Muhiyidin d'Baha, a Black Lives Matter organizer in Charleston, called Sanders’ platform “a good effort.” He said that activists were holding a Friday night forum for Sanders supporters to discuss their shared goals and ideas for reforming the criminal justice system.

“What we want to do is mobilize some of the ground forces he has to align with Black Lives Matter,” said d’Baha. “We absolutely want to advocate the placement of community oversight over police. Our first demand was a citizen review board, and we’re still without one here in Charleston. So we’re going to use whatever leverage we can get nationally to uplift that.”
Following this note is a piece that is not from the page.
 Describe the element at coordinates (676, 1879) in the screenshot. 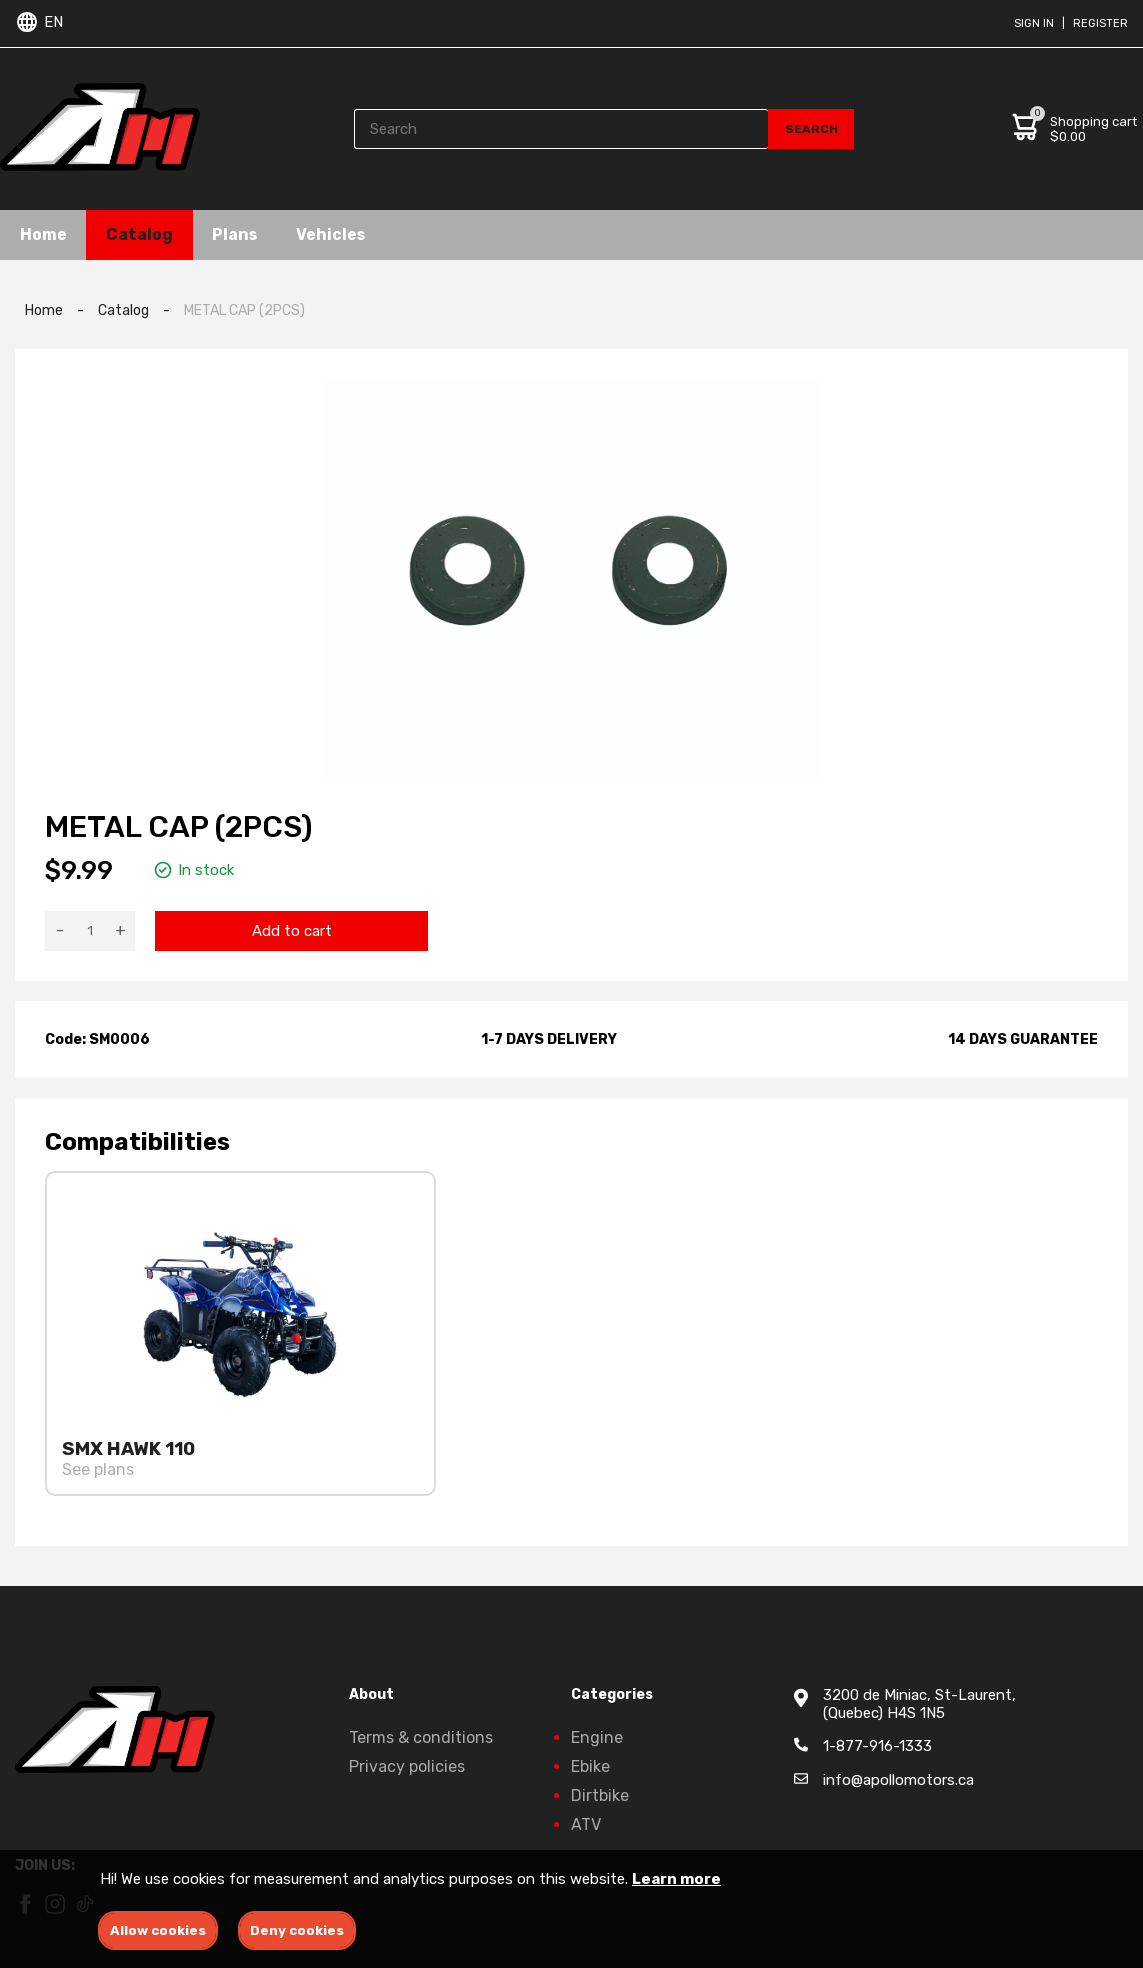 I see `Learn more` at that location.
In addition to the June massacre at historic Emanuel African Methodist Episcopal Church, there have been a few high profile police shootings in South Carolina, including the April killing of Walter Scott, a 50-year-old unarmed black man, was shot in the back while running away from a North Charleston police officer during a traffic stop. The officer, Michael Slager, 33, was arrested and charged with murder.

In interviews with the Washington Post, d’Baha has said that local activists are constantly debating how to approach electoral politics. Some favor reform within the current political system; some say they live in “revolutionary times,” and can work best if they propose “a whole other political party.”

Staff writer David Weigel contributed to this report.